Interval tree search finds all intervals that overlap a given query interval. It extends a binary search tree by storing interval metadata at each node to support efficient range queries.

Each node represents an interval and maintains auxiliary information to guide pruning during search.

Problem

Given a set of intervals and a query interval $[q_l, q_r]$ , find all intervals $[l, r]$ such that:

l \le q_r \ \text{and} \ r \ge q_l

This is the standard overlap condition.

Structure

Each node stores:

field	meaning
interval $[l, r]$	stored interval
max_r	maximum right endpoint in subtree
left	left child
right	right child

The key property is:

max_r = \max(r, max_r(left), max_r(right))

Algorithm

Search starts at the root and prunes subtrees that cannot contain overlapping intervals.

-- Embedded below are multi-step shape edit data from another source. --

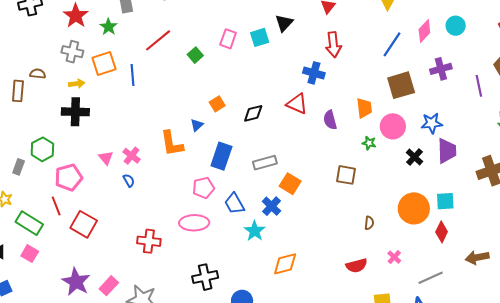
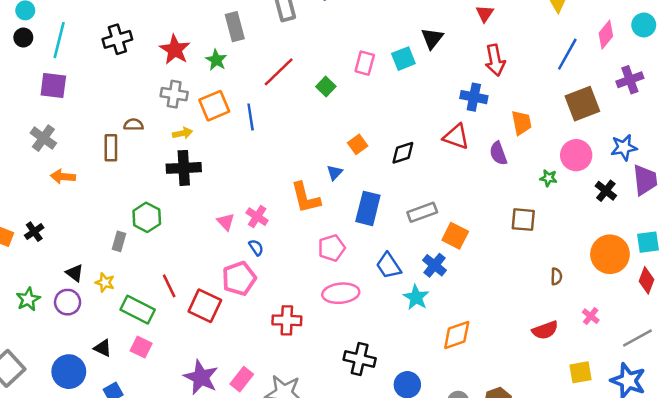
orange trapezoid: (364, 108) -> (522, 123), moved
pink pentagon: (69, 177) -> (239, 278), moved
pink pentagon: (204, 188) -> (332, 248), moved
black cross: (205, 277) -> (360, 359), turned 30

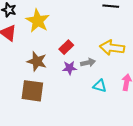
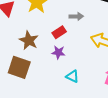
gray arrow: (88, 63) -> (76, 16), moved
cyan triangle: (100, 86) -> (72, 76), moved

interval_tree_search(node, ql, qr, result):
    if node == null:
        return

    if node.left != null and node.left.max_r >= ql:
        interval_tree_search(node.left, ql, qr, result)

    if node.interval overlaps [ql, qr]:
        add node.interval to result

    if node.right != null and node.interval.l <= qr:
        interval_tree_search(node.right, ql, qr, result)

Example

Intervals:

[15, 20], [10, 30], [17, 19], [5, 20], [12, 15], [30, 40]

Query:

[14, 16]

Overlapping intervals:

interval	overlap
[15, 20]	yes
[10, 30]	yes
[12, 15]	yes

Correctness

An interval overlaps the query if and only if it satisfies:

l \le q_r \land r \ge q_l

The tree stores $max_r$ in each subtree, which represents the furthest right endpoint reachable below that node.

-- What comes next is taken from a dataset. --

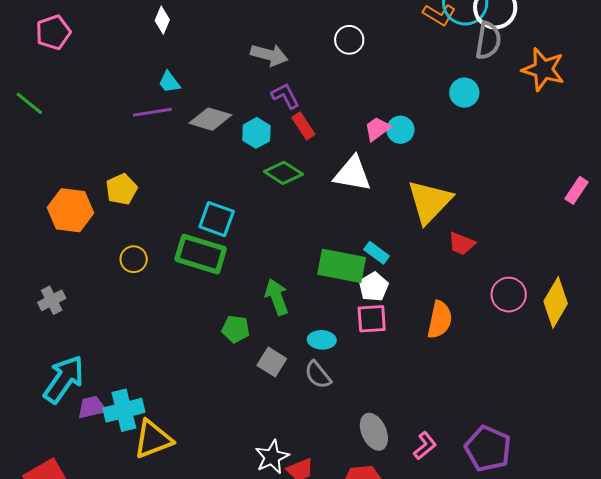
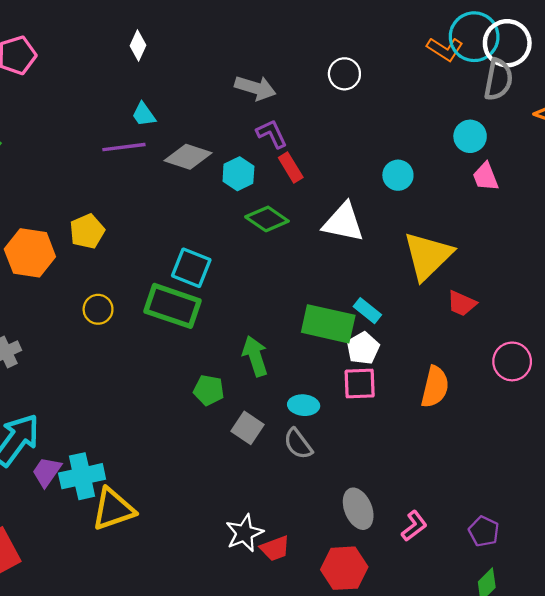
pink trapezoid: (377, 129) -> (485, 177), moved, turned -76
purple trapezoid: (92, 407) -> (47, 472), turned -44
purple pentagon: (488, 449) -> (484, 531), size x0.6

If $max_r < q_l$ , no interval in that subtree can overlap the query, so pruning is safe.

Traversal ensures that every subtree that could contain overlapping intervals is visited, and every visited interval is checked explicitly. Therefore all overlapping intervals are found and no non-overlapping interval is incorrectly included.

Complexity

Let $n$ be the number of intervals and $k$ be the number of reported results.

case	time
search	$O(\log n + k)$
worst case (all overlap)	$O(n)$

Space complexity:

version	space
recursive	$O(h)$

where $h$ is tree height.

When to Use

Interval trees are useful when:

you need fast overlap queries
intervals are dynamic (insert/delete supported)
scheduling, compilers, or computational geometry tasks are involved
range conflict detection is required

Compared to segment trees, interval trees handle arbitrary intervals more naturally without discretization.

Implementation

class Node:
    def __init__(self, interval):
        self.interval = interval
        self.max_r = interval[1]
        self.left = None
        self.right = None

def overlaps(a, b):
    return a[0] <= b[1] and a[1] >= b[0]

def interval_tree_search(node, ql, qr, result):
    if node is None:
        return

    if node.left and node.left.max_r >= ql:
        interval_tree_search(node.left, ql, qr, result)

    if overlaps(node.interval, (ql, qr)):
        result.append(node.interval)

    if node.right and node.interval[0] <= qr:
        interval_tree_search(node.right, ql, qr, result)

type Interval struct {
	L int
	R int
}

type Node struct {
	Int   Interval
	MaxR  int
	Left  *Node
	Right *Node
}

func overlaps(a Interval, ql, qr int) bool {
	return a.L <= qr && a.R >= ql
}

func IntervalTreeSearch(node *Node, ql, qr int, res *[]Interval) {
	if node == nil {
		return
	}

	if node.Left != nil && node.Left.MaxR >= ql {
		IntervalTreeSearch(node.Left, ql, qr, res)
	}

	if overlaps(node.Int, ql, qr) {
		*res = append(*res, node.Int)
	}

	if node.Right != nil && node.Int.L <= qr {
		IntervalTreeSearch(node.Right, ql, qr, res)
	}
}